McLuhan’s central suggestion is that all human experience may be studied as situated within a “unified field” of different patterns of “homeostasis of the perceptual factors” — aka different patterns of “relative interplay of the optical and the auditory modes” as modulated by touch. These patterns, in turn, may be characterized as different forms of “distribution of emphasis [or stress] among the senses“.
Gutenberg Galaxy 63
The increase of visual stress among the Greeks alienated them from the primitive art that the electronic age now reinvents after interiorizing the unified field of electric all-at-oneness.
Gutenberg Galaxy 71
“For religious man, space is not homogeneous; he experiences interruptions, breaks in it”
(Eliade). Likewise in time. For the modern physicist, (…) space is not homogeneous, nor is time. By contrast, the geometrical space invented in antiquity, far from being diverse, unique, pluralistic, sacral, “can be cut and delimited in any direction; but no qualitative differentiation and, hence, no orientation are given by virtue of its inherent structure.” (Eliade) The next statement applies entirely to the relative interplay of the optical and the auditory modes in the shaping of human sensibility: “It must be added at once that such a profane existence is never found in the pure state. To whatever degree he may have desacralized the world, the man who has made his choice in favor of a profane life never succeeds in completely doing away with religious behavior. This will become clearer as we proceed; it will appear that even the most desacralized existence still preserves traces of a religious valorization of the world.” (Eliade)
McLuhan to Chuck Bayley, December 16, 1964 (Gordon 150)

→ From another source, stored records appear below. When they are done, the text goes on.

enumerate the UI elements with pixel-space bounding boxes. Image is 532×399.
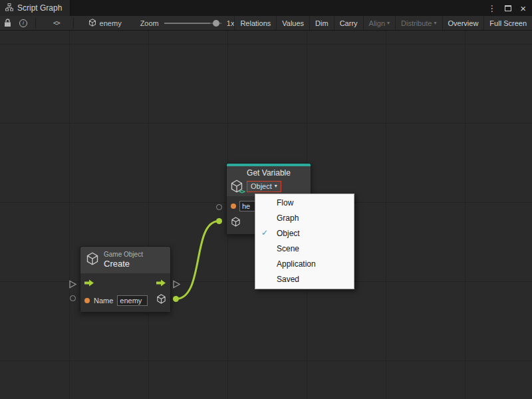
graph-asset-icon <box>88 19 96 28</box>
variable-kind-menu: Flow Graph ✓ Object Scene Application Sa… <box>255 194 354 289</box>
flow-in-port-icon[interactable] <box>68 279 77 291</box>
flow-out-port-icon[interactable] <box>172 279 181 291</box>
zoom-label: Zoom <box>140 19 159 27</box>
variable-cube-icon: <> <box>230 180 243 193</box>
window-controls: ⋮ × <box>487 0 532 16</box>
dim-button[interactable]: Dim <box>309 16 334 30</box>
graph-name: enemy <box>100 19 122 27</box>
name-port-row: Name <box>84 294 166 307</box>
menu-item-object[interactable]: ✓ Object <box>255 226 354 241</box>
tab-title: Script Graph <box>17 3 62 13</box>
string-port-icon[interactable] <box>231 203 236 209</box>
toolbar-buttons: Relations Values Dim Carry Align ▾ Distr… <box>234 16 532 30</box>
node-game-object-create[interactable]: Game Object Create Name <box>80 246 171 313</box>
code-preview-icon[interactable]: <> <box>49 19 64 27</box>
create-node-title: Create <box>104 259 143 269</box>
game-object-cube-icon <box>86 252 99 268</box>
menu-item-application[interactable]: Application <box>255 257 354 272</box>
relations-button[interactable]: Relations <box>234 16 276 30</box>
code-badge-icon: <> <box>239 188 245 195</box>
value-in-port-icon[interactable] <box>70 295 76 301</box>
window-menu-icon[interactable]: ⋮ <box>487 4 496 13</box>
values-button[interactable]: Values <box>276 16 309 30</box>
zoom-slider-fill <box>164 23 210 24</box>
chevron-down-icon: ▾ <box>434 20 437 26</box>
graph-reference[interactable]: enemy <box>88 19 122 28</box>
titlebar: Script Graph ⋮ × <box>0 0 532 16</box>
variable-kind-dropdown[interactable]: Object ▾ <box>247 181 281 192</box>
get-variable-title: Get Variable <box>230 168 307 178</box>
create-node-category: Game Object <box>104 251 143 259</box>
name-in-port-icon[interactable] <box>216 204 222 210</box>
zoom-slider-handle[interactable] <box>213 20 219 27</box>
distribute-button[interactable]: Distribute ▾ <box>395 16 442 30</box>
close-icon[interactable]: × <box>520 3 526 13</box>
create-node-header[interactable]: Game Object Create <box>80 247 170 273</box>
chevron-down-icon: ▾ <box>387 20 390 26</box>
fullscreen-button[interactable]: Full Screen <box>483 16 532 30</box>
zoom-slider[interactable] <box>164 19 221 28</box>
overview-button[interactable]: Overview <box>442 16 484 30</box>
variable-kind-value: Object <box>251 182 272 190</box>
maximize-icon[interactable] <box>505 5 511 11</box>
script-graph-icon <box>5 3 13 13</box>
toolbar-separator <box>73 18 74 29</box>
string-port-icon[interactable] <box>84 298 90 303</box>
flow-port-row <box>84 277 166 290</box>
check-icon: ✓ <box>261 228 268 237</box>
name-port-label: Name <box>94 297 113 305</box>
get-variable-header[interactable]: Get Variable <> Object ▾ <box>227 166 311 196</box>
lock-icon[interactable] <box>0 19 15 27</box>
toolbar-separator <box>35 18 36 29</box>
menu-item-scene[interactable]: Scene <box>255 241 354 257</box>
name-input[interactable] <box>117 295 148 306</box>
chevron-down-icon: ▾ <box>275 183 277 189</box>
tab-script-graph[interactable]: Script Graph <box>0 0 70 16</box>
menu-item-flow[interactable]: Flow <box>255 196 354 211</box>
zoom-value: 1x <box>227 19 235 27</box>
connected-input-port-icon[interactable] <box>216 218 222 224</box>
flow-out-arrow-icon[interactable] <box>156 277 166 289</box>
flow-in-arrow-icon[interactable] <box>84 277 94 289</box>
game-object-source-icon[interactable] <box>231 217 241 229</box>
zoom-control: Zoom 1x <box>140 19 235 28</box>
info-icon[interactable]: i <box>15 19 31 27</box>
game-object-output-icon[interactable] <box>156 294 166 307</box>
graph-toolbar: i <> enemy Zoom 1x Relations Values Dim … <box>0 16 532 31</box>
menu-item-graph[interactable]: Graph <box>255 211 354 226</box>
menu-item-saved[interactable]: Saved <box>255 272 354 287</box>
create-node-body: Name <box>80 273 170 312</box>
align-button[interactable]: Align ▾ <box>363 16 395 30</box>
carry-button[interactable]: Carry <box>334 16 363 30</box>
connected-output-port-icon[interactable] <box>173 296 179 302</box>
graph-canvas[interactable]: Game Object Create Name <box>0 31 532 399</box>
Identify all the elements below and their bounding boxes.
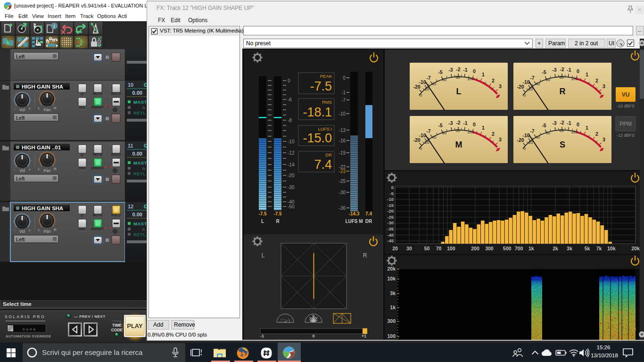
svg-text:-1: -1	[463, 67, 467, 73]
svg-text:80: 80	[559, 75, 564, 80]
svg-text:TIME: TIME	[112, 323, 122, 328]
svg-text:AUTOMATION OVERRIDE: AUTOMATION OVERRIDE	[6, 334, 51, 338]
svg-text:3: 3	[603, 83, 605, 89]
svg-text:5k: 5k	[585, 246, 590, 251]
svg-text:-3: -3	[552, 67, 556, 73]
svg-text:0: 0	[523, 93, 526, 98]
svg-text:0: 0	[577, 68, 579, 74]
svg-text:60: 60	[546, 77, 551, 82]
svg-text:-10: -10	[339, 111, 346, 116]
svg-text:-7: -7	[341, 98, 346, 103]
svg-text:2: 2	[492, 78, 495, 83]
svg-text:0: 0	[343, 75, 346, 81]
svg-text:100: 100	[467, 130, 474, 134]
svg-text:500: 500	[503, 246, 512, 251]
svg-text:INSERT: INSERT	[91, 105, 104, 109]
svg-text:MAST: MAST	[133, 160, 147, 165]
svg-text:-20: -20	[517, 84, 524, 90]
svg-text:-2: -2	[456, 66, 460, 72]
svg-text:-10 dBFS: -10 dBFS	[617, 104, 635, 108]
svg-text:-5: -5	[438, 69, 442, 75]
svg-text:100: 100	[447, 246, 455, 251]
svg-text:-2: -2	[560, 120, 564, 125]
svg-text:RETL: RETL	[133, 171, 146, 176]
svg-text:-8: -8	[288, 118, 292, 123]
svg-text:80: 80	[455, 75, 460, 80]
svg-text:-35: -35	[387, 226, 394, 231]
svg-text:-14.3: -14.3	[349, 211, 360, 216]
svg-text:100: 100	[387, 333, 396, 339]
svg-text:Pan: Pan	[43, 107, 50, 112]
svg-text:RETL: RETL	[133, 232, 146, 237]
svg-text:-1: -1	[260, 334, 264, 338]
svg-text:Pan: Pan	[43, 229, 50, 234]
svg-text:SOLO: SOLO	[111, 152, 121, 156]
svg-text:-7: -7	[426, 75, 430, 81]
svg-text:HIGH GAIN ..01: HIGH GAIN ..01	[22, 145, 61, 150]
svg-text:Vol: Vol	[19, 168, 25, 173]
svg-text:-50: -50	[288, 204, 295, 209]
svg-text:3: 3	[499, 137, 502, 142]
svg-text:MUTE: MUTE	[92, 213, 102, 217]
svg-text:3: 3	[499, 83, 502, 89]
svg-text:Left: Left	[16, 176, 25, 181]
svg-text:300: 300	[485, 246, 494, 251]
svg-text:-45: -45	[387, 238, 394, 243]
svg-text:-20: -20	[413, 84, 420, 90]
svg-text:-6: -6	[288, 97, 292, 102]
svg-text:-7.5: -7.5	[310, 79, 332, 93]
svg-text:-12: -12	[288, 150, 295, 156]
svg-text:-: -	[14, 107, 16, 111]
svg-text:-7: -7	[530, 75, 534, 81]
svg-text:INSERT: INSERT	[91, 227, 104, 231]
svg-text:-13: -13	[339, 128, 346, 133]
svg-text:3k: 3k	[567, 246, 572, 251]
svg-text:R: R	[560, 87, 566, 96]
svg-text:DR: DR	[325, 152, 332, 157]
svg-text:0: 0	[577, 122, 579, 127]
svg-text:-30: -30	[387, 220, 394, 225]
svg-text:-: -	[14, 228, 16, 233]
svg-text:env: env	[79, 105, 86, 109]
svg-text:HIGH GAIN SHA: HIGH GAIN SHA	[22, 206, 63, 211]
svg-text:SOLARIS PRO: SOLARIS PRO	[5, 314, 45, 319]
svg-text:2: 2	[595, 78, 598, 83]
svg-text:R: R	[54, 167, 57, 171]
svg-text:700: 700	[515, 246, 523, 251]
svg-text:3k: 3k	[390, 290, 396, 296]
svg-text:60: 60	[546, 131, 551, 135]
svg-text:L: L	[38, 167, 41, 171]
svg-text:MUTE: MUTE	[92, 152, 102, 156]
svg-text:+: +	[28, 167, 31, 172]
svg-text:-15.0: -15.0	[303, 131, 332, 145]
svg-text:0.00: 0.00	[132, 151, 142, 156]
svg-text:-19: -19	[339, 150, 346, 156]
svg-text:R: R	[54, 106, 57, 110]
svg-text:0.00: 0.00	[132, 90, 142, 96]
svg-text:-12 dBFS: -12 dBFS	[617, 133, 635, 138]
svg-text:100: 100	[571, 130, 578, 134]
svg-text:10: 10	[128, 82, 133, 88]
svg-text:1: 1	[586, 72, 588, 77]
svg-text:LUFS M: LUFS M	[345, 219, 363, 224]
svg-text:-30: -30	[288, 185, 295, 190]
svg-text:100: 100	[467, 76, 474, 81]
svg-text:-1: -1	[341, 90, 346, 95]
svg-text:300: 300	[387, 318, 396, 324]
svg-text:-18.1: -18.1	[303, 105, 332, 119]
svg-text:none: none	[23, 327, 37, 331]
svg-text:-7.5: -7.5	[273, 211, 282, 216]
svg-text:MUTE: MUTE	[92, 91, 102, 96]
svg-text:-: -	[14, 167, 16, 172]
svg-text:Vol: Vol	[19, 229, 25, 234]
svg-text:env: env	[79, 227, 86, 231]
svg-text:-1: -1	[463, 120, 467, 126]
svg-text:-15: -15	[387, 203, 394, 208]
svg-text:0.00: 0.00	[132, 212, 142, 217]
svg-text:Pan: Pan	[43, 168, 50, 173]
svg-text:-1: -1	[567, 120, 571, 126]
svg-text:-3: -3	[552, 120, 556, 126]
svg-text:1: 1	[482, 125, 485, 131]
svg-text:RETL: RETL	[133, 110, 146, 115]
svg-text:SOLO: SOLO	[111, 91, 121, 96]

His [Innis’] great insight was that every situation can be studied structurally by asking the question: ‘What is the primary stress or action that holds this whole structure in place?’ I think he got this approach from Max Weber. Weber had used it for institutions. Innis extended the approach to media. This structural approach tends to dispense with the accidents of ‘content’.
MM to Hans Selye, July 25, 1974 (Gordon 150)
My own approach (…) is a transformation theory, thus homeostasis of the perceptual factors in a rapidly changing environment requires much redistribution of emphasis among the senses. For example, a blind or deaf person compensates for the loss of one sense by a heightening of activity in the others. It seems to me that this also occurs in whole populations when new technologies create new sensory environments.